Third, display color technologies diversified beyond what correction matrices can handle. Traditional LCD backlights used white LEDs. Modern panels use W-OLED, QD-OLED, PFS phosphor LEDs, mini-LED with quantum dot films, and various other technologies — each with a different spectral emission profile. Colorimeters use filters to approximate human color vision, and those filters need technology-specific correction matrices to produce accurate readings. If the software doesn't have the right correction for your panel type, the resulting profile will have systematic errors that no amount of re-measurement will fix.
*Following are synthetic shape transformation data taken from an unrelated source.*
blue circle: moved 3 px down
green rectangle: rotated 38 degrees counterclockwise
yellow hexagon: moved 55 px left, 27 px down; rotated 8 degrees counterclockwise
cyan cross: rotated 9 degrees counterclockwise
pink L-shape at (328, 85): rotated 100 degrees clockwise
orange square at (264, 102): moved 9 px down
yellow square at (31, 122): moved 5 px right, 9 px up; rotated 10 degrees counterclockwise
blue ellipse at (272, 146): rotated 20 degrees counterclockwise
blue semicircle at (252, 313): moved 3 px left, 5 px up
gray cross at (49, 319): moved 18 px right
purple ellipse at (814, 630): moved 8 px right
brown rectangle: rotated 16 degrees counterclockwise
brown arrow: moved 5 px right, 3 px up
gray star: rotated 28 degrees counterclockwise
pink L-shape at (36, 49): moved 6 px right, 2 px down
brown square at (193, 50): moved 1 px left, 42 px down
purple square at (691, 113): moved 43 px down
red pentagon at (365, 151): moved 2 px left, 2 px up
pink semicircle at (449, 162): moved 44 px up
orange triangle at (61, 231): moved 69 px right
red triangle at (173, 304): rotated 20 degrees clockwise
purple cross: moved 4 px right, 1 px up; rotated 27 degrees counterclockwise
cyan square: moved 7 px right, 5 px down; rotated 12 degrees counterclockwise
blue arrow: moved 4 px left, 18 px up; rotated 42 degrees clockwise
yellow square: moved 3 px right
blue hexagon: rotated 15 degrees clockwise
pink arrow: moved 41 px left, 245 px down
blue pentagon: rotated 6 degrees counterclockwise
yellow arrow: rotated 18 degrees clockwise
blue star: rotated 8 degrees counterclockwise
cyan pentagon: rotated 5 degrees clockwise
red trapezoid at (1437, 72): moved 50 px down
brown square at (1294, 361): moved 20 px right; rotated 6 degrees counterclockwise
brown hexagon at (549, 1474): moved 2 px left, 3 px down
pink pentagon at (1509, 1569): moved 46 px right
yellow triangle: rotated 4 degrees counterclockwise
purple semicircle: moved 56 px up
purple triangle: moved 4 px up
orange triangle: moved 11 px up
Calibrite's answer: the HL sensor
In late 2025, Calibrite launched its HL (High Luminance) sensor line — the Display Pro HL measuring up to 3,000 nits and the Display Plus HL measuring up to 10,000 nits. Both use a newly developed sensor designed for current and future display technologies, with USB-C connectivity and new Calibrite PROFILER software replacing the aging i1Profiler and ccProfiler applications.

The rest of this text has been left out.